Simplifydigital Ltd.
- Company type: Private
- Industry: Retailing
- Founder: Charlie Ponsonby, Lawrence Bleach
- Headquarters: Hammersmith, London
- Area served: UK
- Products: Broadband, Mobile broadband, Digital TV, Home Phone
- Website: www.dixonscarphone.com

= Simplifydigital =

Private company based in the United Kingdom

Simplifydigital was founded in 2007 by two ex-Sky senior sales and marketing executives, Charlie Ponsonby and Lawrence Bleach. It owns and operates the UK's largest and fastest growing "triple play" (TV, broadband, home phone) comparison sales platform. The platform is used by Simplifydigital's own branded business and by a number of blue chip retail clients who want to offer broadband switching to their customers. These include: Barclays, Currys, Sainsbury, and Compare the Market.
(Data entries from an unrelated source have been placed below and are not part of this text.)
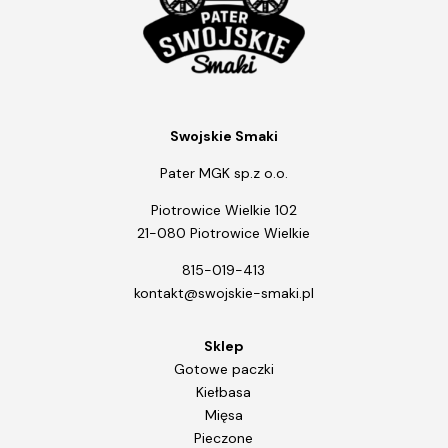
Swojskie Smaki
Pater MGK sp.z o.o.
Piotrowice Wielkie 102
21-080 Piotrowice Wielkie
815-019-413
kontakt@swojskie-smaki.pl
Sklep
Gotowe paczki
Kiełbasa
Mięsa
Pieczone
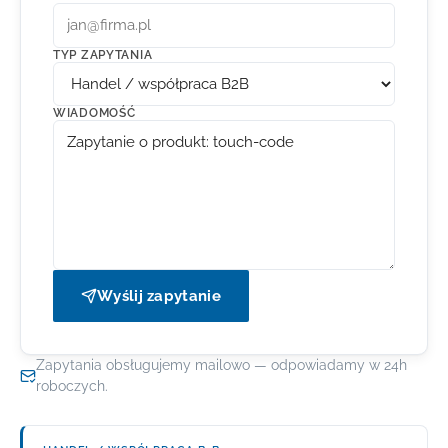
TYP ZAPYTANIA
WIADOMOŚĆ
Wyślij zapytanie
Zapytania obsługujemy mailowo — odpowiadamy w 24h
roboczych.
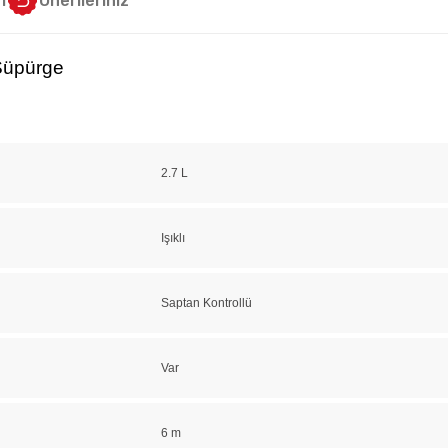
i
Önerileriniz
Süpürge
2.7 L
Işıklı
Saptan Kontrollü
Var
6 m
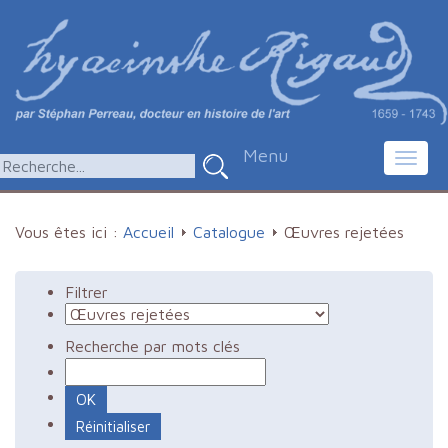
Menu
Toggl
navig
Vous êtes ici :
Accueil
Catalogue
Œuvres rejetées
Filtrer
Recherche par mots clés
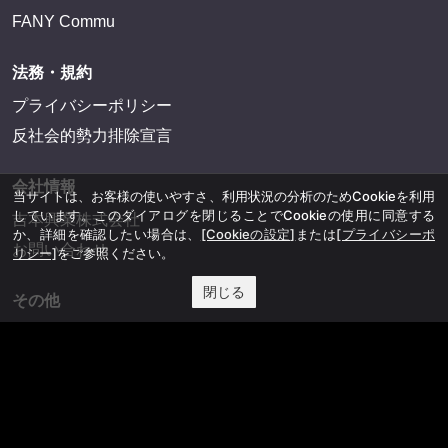
FANY Commu
法務・規約
プライバシーポリシー
反社会的勢力排除宣言
会社情報
当サイトは、お客様の使いやすさ、利用状況の分析のためCookieを利用
しています。このダイアログを閉じることでCookieの使用に同意する
吉本興業株式会社
か、詳細を確認したい場合は、
[Cookieの設定]
または
[プライバシーポ
お問い合わせ
リシー]
をご参照ください。
閉じる
その他
よしもとニュースセンターアーカイブ
©YOSHIMOTO KOGYO, All Rights Reserved.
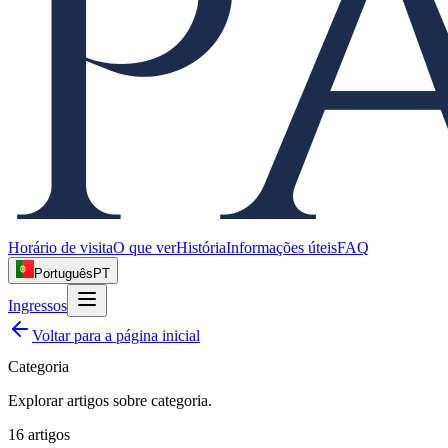
Horário de visita
O que ver
História
Informações úteis
FAQ
Português
PT
Ingressos
Voltar para a página inicial
Categoria
Explorar artigos sobre
categoria
.
16
artigos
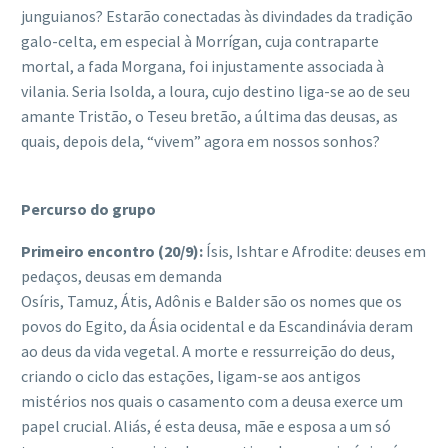
junguianos? Estarão conectadas às divindades da tradição
galo-celta, em especial à Morrígan, cuja contraparte
mortal, a fada Morgana, foi injustamente associada à
vilania. Seria Isolda, a loura, cujo destino liga-se ao de seu
amante Tristão, o Teseu bretão, a última das deusas, as
quais, depois dela, “vivem” agora em nossos sonhos?
Percurso do grupo
Primeiro encontro (20/9):
Ísis, Ishtar e Afrodite: deuses em
pedaços, deusas em demanda
Osíris, Tamuz, Átis, Adônis e Balder são os nomes que os
povos do Egito, da Ásia ocidental e da Escandinávia deram
ao deus da vida vegetal. A morte e ressurreição do deus,
criando o ciclo das estações, ligam-se aos antigos
mistérios nos quais o casamento com a deusa exerce um
papel crucial. Aliás, é esta deusa, mãe e esposa a um só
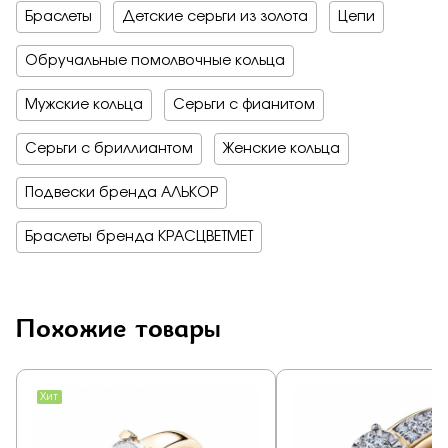
Браслеты
Детские серьги из золота
Цепи
Обручальные помолвочные кольца
Мужские кольца
Серьги с фианитом
Серьги с бриллиантом
Женские кольца
Подвески бренда АЛЬКОР
Браслеты бренда КРАСЦВЕТМЕТ
Похожие товары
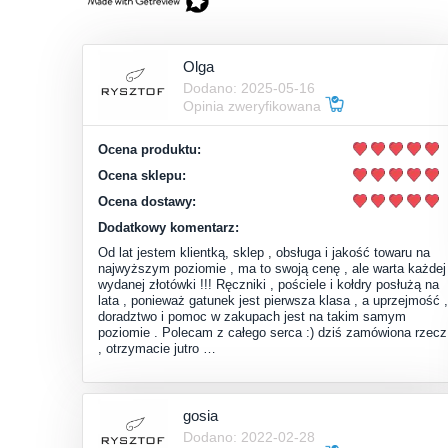
Olga
Dodano: 2025-05-16
Opinia zweryfikowana
Ocena produktu:
Ocena sklepu:
Ocena dostawy:
Dodatkowy komentarz:
Od lat jestem klientką, sklep , obsługa i jakość towaru na
najwyższym poziomie , ma to swoją cenę , ale warta każdej
wydanej złotówki !!! Ręczniki , pościele i kołdry posłużą na
lata , ponieważ gatunek jest pierwsza klasa , a uprzejmość ,
doradztwo i pomoc w zakupach jest na takim samym
poziomie . Polecam z całego serca :) dziś zamówiona rzecz
, otrzymacie jutro …
gosia
Dodano: 2022-02-28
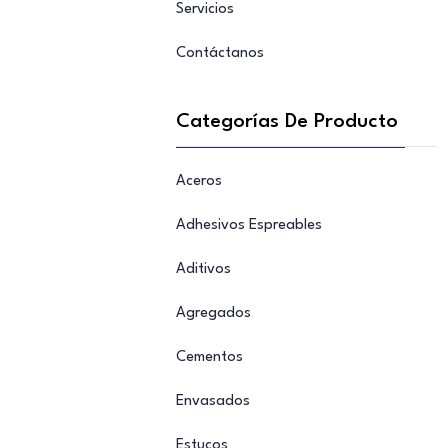
Servicios
Contáctanos
Categorías De Producto
Aceros
Adhesivos Espreables
Aditivos
Agregados
Cementos
Envasados
Estucos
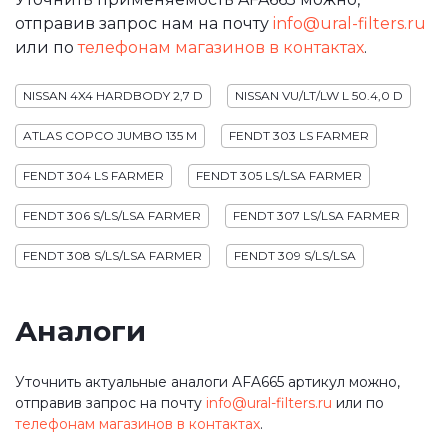
отправив запрос нам на почту
info@ural-filters.ru
или по
телефонам магазинов в контактах
.
NISSAN 4X4 HARDBODY 2,7 D
NISSAN VU/LT/LW L 50.4,0 D
ATLAS COPCO JUMBO 135 M
FENDT 303 LS FARMER
FENDT 304 LS FARMER
FENDT 305 LS/LSA FARMER
FENDT 306 S/LS/LSA FARMER
FENDT 307 LS/LSA FARMER
FENDT 308 S/LS/LSA FARMER
FENDT 309 S/LS/LSA
Аналоги
Уточнить актуальные аналоги AFA665 артикул можно,
отправив запрос на почту
info@ural-filters.ru
или по
телефонам магазинов в контактах
.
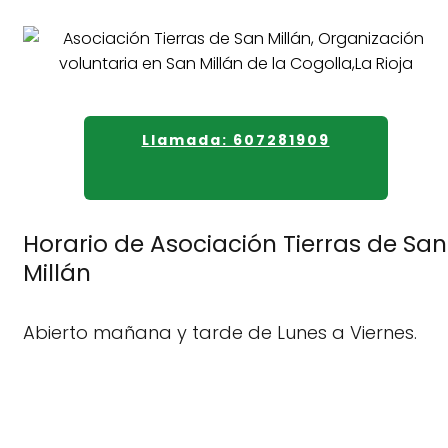
Llamada: 607281909
Horario de Asociación Tierras de San
Millán
Abierto mañana y tarde de Lunes a Viernes.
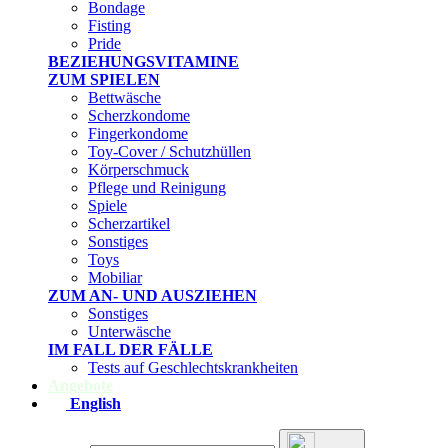
Bondage
Fisting
Pride
BEZIEHUNGSVITAMINE
ZUM SPIELEN
Bettwäsche
Scherzkondome
Fingerkondome
Toy-Cover / Schutzhüllen
Körperschmuck
Pflege und Reinigung
Spiele
Scherzartikel
Sonstiges
Toys
Mobiliar
ZUM AN- UND AUSZIEHEN
Sonstiges
Unterwäsche
IM FALL DER FÄLLE
Tests auf Geschlechtskrankheiten
Angebote
English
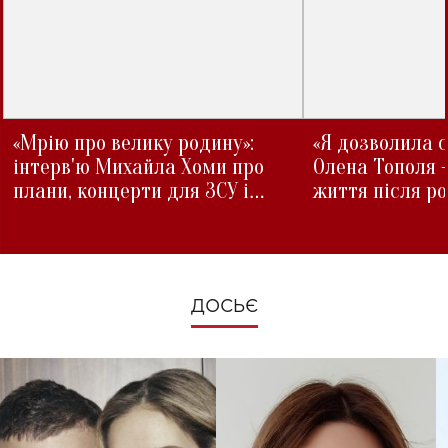
«Мрію про велику родину»:
«Я дозволила с
інтерв'ю Михайла Хоми про
Олена Тополя 
плани, концерти для ЗСУ і
життя після р
зміни під час війни
ДОСЬЄ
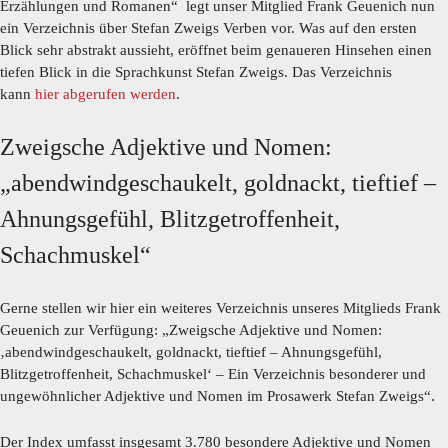
Erzählungen und Romanen“ legt unser Mitglied Frank Geuenich nun
ein Verzeichnis über Stefan Zweigs Verben vor. Was auf den ersten
Blick sehr abstrakt aussieht, eröffnet beim genaueren Hinsehen einen
tiefen Blick in die Sprachkunst Stefan Zweigs. Das Verzeichnis
kann
hier abgerufen werden
.
Zweigsche Adjektive und Nomen:
„abendwindgeschaukelt, goldnackt, tieftief –
Ahnungsgefühl, Blitzgetroffenheit,
Schachmuskel“
Gerne stellen wir hier ein weiteres Verzeichnis unseres Mitglieds Frank
Geuenich zur Verfügung: „Zweigsche Adjektive und Nomen:
‚abendwindgeschaukelt, goldnackt, tieftief – Ahnungsgefühl,
Blitzgetroffenheit, Schachmuskel‘ – Ein Verzeichnis besonderer und
ungewöhnlicher Adjektive und Nomen im Prosawerk Stefan Zweigs“.
Der Index umfasst insgesamt 3.780 besondere Adjektive und Nomen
Simplifydigital expanded into the wider home services market in the UK and launched an energy switching app called Voltz, available on Android and iOS, in late 2015. The app allows users to switch energy providers using their mobile. Simplifydigital also planned to launch mobile phone comparison in 2016.

Simplifydigital started Simplify Digital Web Services (SDWS) in 2010, to offer sales and retention SaaS to global TV, broadband, home phone and mobile telco companies faced with increasing pressures to attract and retain customers. SDWS works with TalkTalk, EE, Webhelp and others to provide software "plug-ins" to legacy CRM systems, to help contact centre agents sell and retain customers.

Simplifydigital has received wide recognition for its rapid growth and has been named in the Sunday Times Tech Track 100 and Deloitte Fast 50 in 2013, 2014 and 2015; the GP Bullhound Media Momentum Awards in 2013; the Red Herring Top 100 Europe and Global Top 100 in 2014; and named in the list of 1000 Companies to Inspire Britain in 2015.

In 2016, Simplifydigital was acquired by Dixons Carphone.